Many of us have a mental model of insulation as the nice fluffy stuff sandwiched between the inner and outer layers of our walls. The (thermally) ugly reality is that most walls contain lots of doors and windows, and that the wall area that is not doors and windows is full of wood and steel.

Here is a sketch (thanks to my newly acquired skills in Google Sketchup) of a typical section of wall for my Park City house.

From the outside, the wall is:

• wood siding
• Tyvek housewrap
• OSB sheathing
• wall framing, with cavities filled with insulation (one cavity volume shown in pink)
• (sometimes a poly vapor barrier is inserted here, depending on the insulation strategy)
• drywall

Punched into the middle of this is a thermally challenged window assembly.

The pink stuff (whether pink or not, i.e., fiberglass, cellulose, spray foam) is a fantastic insulator. The problem is that, as you can see from the illustration, there isn’t very much wall cavity left to fill with insulation.

In my project, there is a shocking amount of wood and steel in my walls. In one section of wall, I have a 5 1/8″ x 28″ x 18′ glulam beam (a header over a bumped out section of the great room). My architects affectionately refer to this a “glu-wall.” I’ve resigned myself to filling my walls with wood and steel (to keep the house from falling down and to realize the architectural vision), but this reality smashes the ideal vision many of us have a well insulated wall.

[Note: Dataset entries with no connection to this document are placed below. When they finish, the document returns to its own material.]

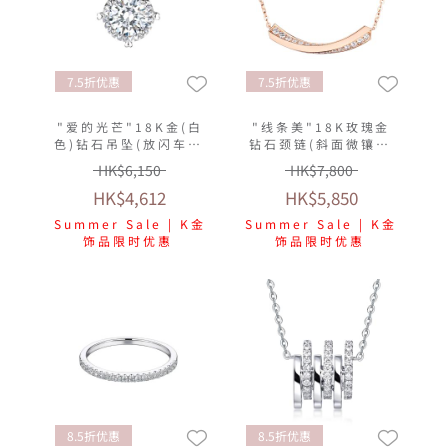
7.5折优惠
7.5折优惠
"爱的光芒"18K金(白
"线条美"18K玫瑰金
色)钻石吊坠(放闪车花
钻石颈链(斜面微镶工
工艺)
艺)
HK$6,150
HK$7,800
HK$4,612
HK$5,850
Summer Sale | K金
Summer Sale | K金
饰品限时优惠
饰品限时优惠
8.5折优惠
8.5折优惠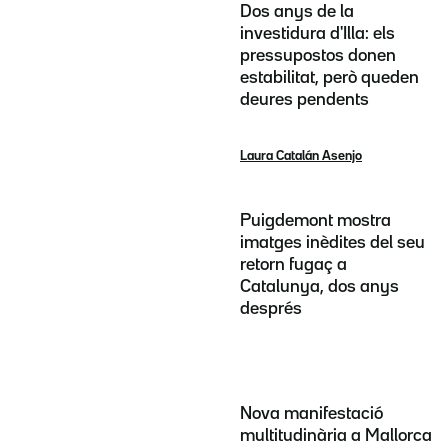
Dos anys de la
investidura d'Illa: els
pressupostos donen
estabilitat, però queden
deures pendents
Laura Catalán Asenjo
Puigdemont mostra
imatges inèdites del seu
retorn fugaç a
Catalunya, dos anys
després
Nova manifestació
multitudinària a Mallorca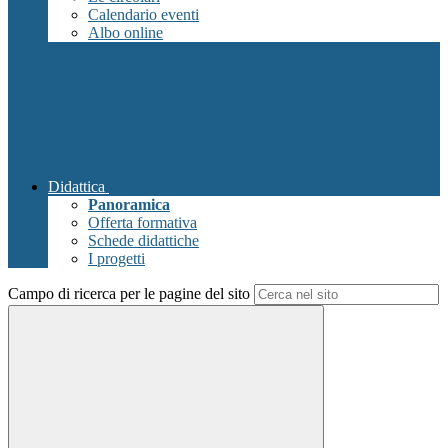
Calendario eventi
Albo online
Didattica
Panoramica
Offerta formativa
Schede didattiche
I progetti
Campo di ricerca per le pagine del sito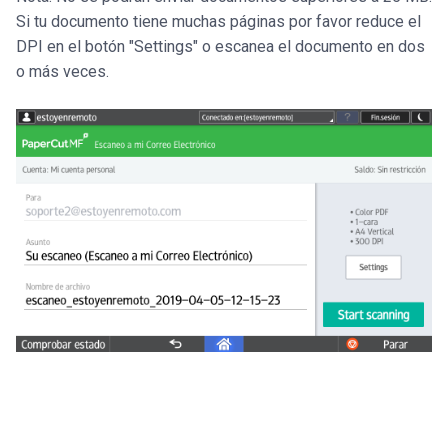
Si tu documento tiene muchas páginas por favor reduce el
DPI en el botón "Settings" o escanea el documento en dos
o más veces.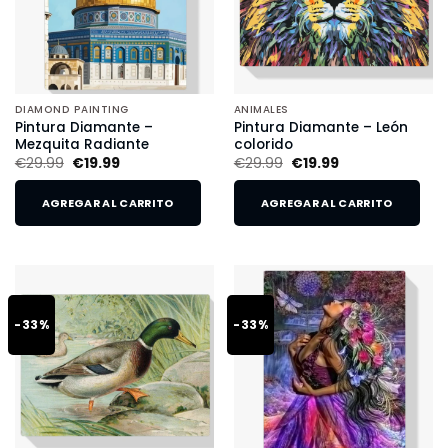
DIAMOND PAINTING
ANIMALES
Pintura Diamante –
Pintura Diamante – León
Mezquita Radiante
colorido
€
29.99
€
19.99
€
29.99
€
19.99
AGREGAR AL CARRITO
AGREGAR AL CARRITO
-33%
-33%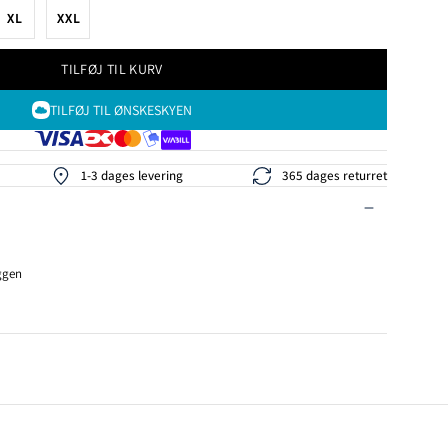
XL
XXL
TILFØJ TIL KURV
TILFØJ TIL ØNSKESKYEN
1-3 dages levering
365 dages returret
yggen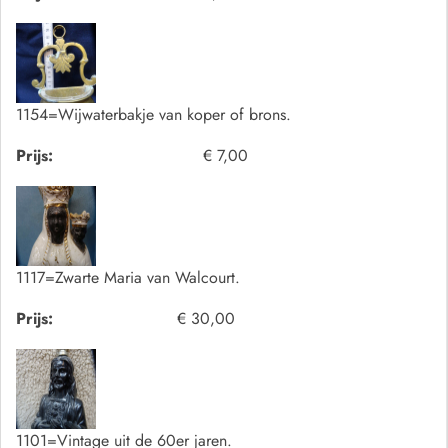
1154=Wijwaterbakje van koper of brons.
Prijs:
€ 7,00
1117=Zwarte Maria van Walcourt.
Prijs:
€ 30,00
1101=Vintage uit de 60er jaren.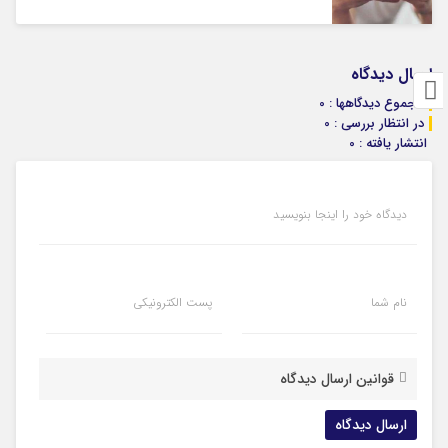
ارسال دیدگاه
مجموع دیدگاهها : 0
در انتظار بررسی : 0
انتشار یافته : 0
دیدگاه خود را اینجا بنویسید
نام شما
پست الکترونیکی
قوانین ارسال دیدگاه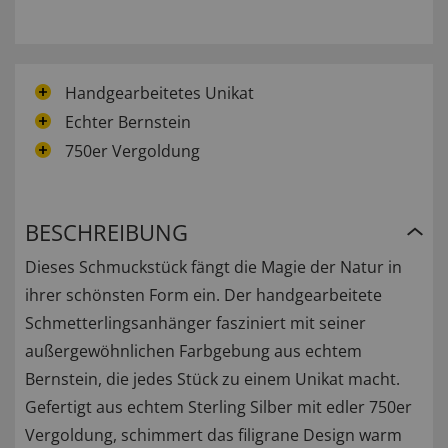
Handgearbeitetes Unikat
Echter Bernstein
750er Vergoldung
BESCHREIBUNG
Dieses Schmuckstück fängt die Magie der Natur in
ihrer schönsten Form ein. Der handgearbeitete
Schmetterlingsanhänger fasziniert mit seiner
außergewöhnlichen Farbgebung aus echtem
Bernstein, die jedes Stück zu einem Unikat macht.
Gefertigt aus echtem Sterling Silber mit edler 750er
Vergoldung, schimmert das filigrane Design warm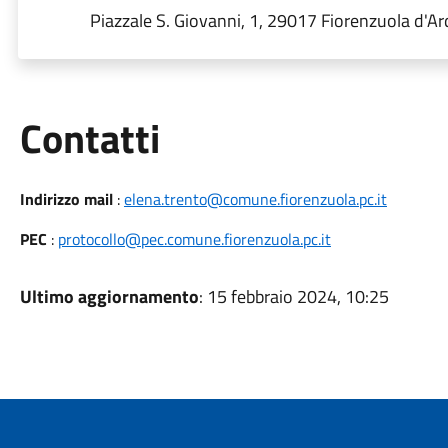
Piazzale S. Giovanni, 1, 29017 Fiorenzuola d'A
Utili
Contatti
Indirizzo mail
:
elena.trento@comune.fiorenzuola.pc.it
PEC
:
protocollo@pec.comune.fiorenzuola.pc.it
Ultimo aggiornamento
: 15 febbraio 2024, 10:25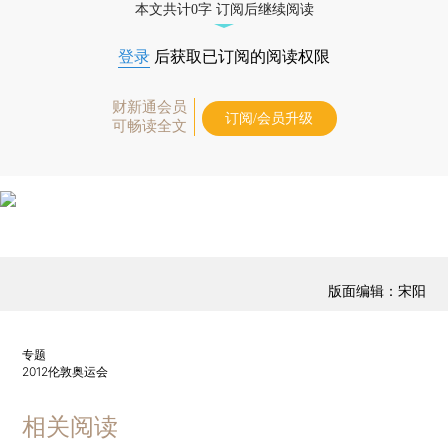
本文共计0字 订阅后继续阅读
登录
后获取已订阅的阅读权限
财新通会员
订阅/会员升级
可畅读全文
版面编辑：宋阳
专题
2012伦敦奥运会
相关阅读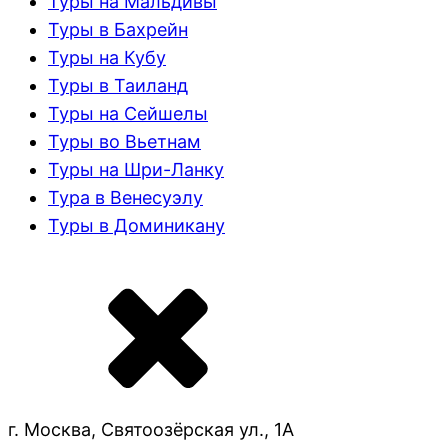
Туры на Мальдивы
Туры в Бахрейн
Туры на Кубу
Туры в Таиланд
Туры на Сейшелы
Туры во Вьетнам
Туры на Шри-Ланку
Тура в Венесуэлу
Туры в Доминикану
г. Москва, Святоозёрская ул., 1А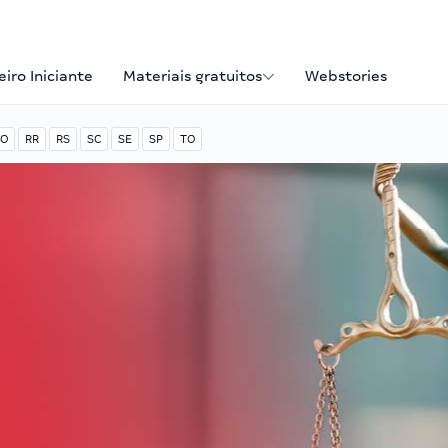
iro Iniciante
Materiais gratuitos
Webstories
O
RR
RS
SC
SE
SP
TO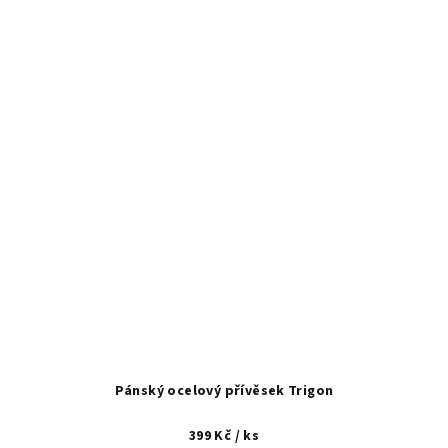
Pánský ocelový přívěsek Trigon
399 Kč
/ ks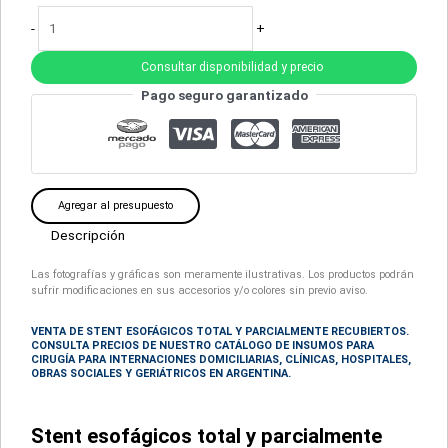
-
+
Consultar disponibilidad y precio
Pago seguro garantizado
Agregar al presupuesto
Descripción
Las fotografías y gráficas son meramente ilustrativas. Los productos podrán
sufrir modificaciones en sus accesorios y/o colores sin previo aviso.
VENTA DE STENT ESOFÁGICOS TOTAL Y PARCIALMENTE RECUBIERTOS.
CONSULTA PRECIOS DE NUESTRO CATÁLOGO DE INSUMOS PARA
CIRUGÍA
PARA INTERNACIONES DOMICILIARIAS, CLÍNICAS, HOSPITALES,
OBRAS SOCIALES Y GERIÁTRICOS EN ARGENTINA.
Stent esofágicos total y parcialmente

The building code lives with the delusion. Code requires R-18 (or whatever…) but that is the measure of just the fluff that is put in the cavities of the wall. It ignores the overall thermal performance of the wall system factoring in the windows, doors, wood, and steel.

I’m working on a post that will do the full thermal analysis of alternative insulation strategies for this wall. But, here is a rough preview:

If the wall area is

25% window (~R3)
15% wood (~R7)
60% insulated cavity (~R19)

The net average R-value of the wall is just R13. Not so hot.

0.25 x 3 + 0.15 x 7 + 0.60 x 19 = 13

Whoa…but this is actually not how you add R values. (Thanks to commenter Ed for pointing this out.)

To add R values of areas arranged in parallel, calculate the “conduction coefficient” of the material first, U = 1/R. Then calculate the area-weighted average of the conduction, e.g., Unet = p1 x U1 + p2 x U2, where p1 and p2 are the fractions of the wall for each material. Then invert that value to get the net value of R for the system, Rnet = 1/Unet.

So, the U value of this wall is:

0.25 x 1/3 + 0.15 x 1/7 + 0.60 x 1/19 = 0.136

And therefore the net R value is just 1/0.136 = 7.3. Really not so hot.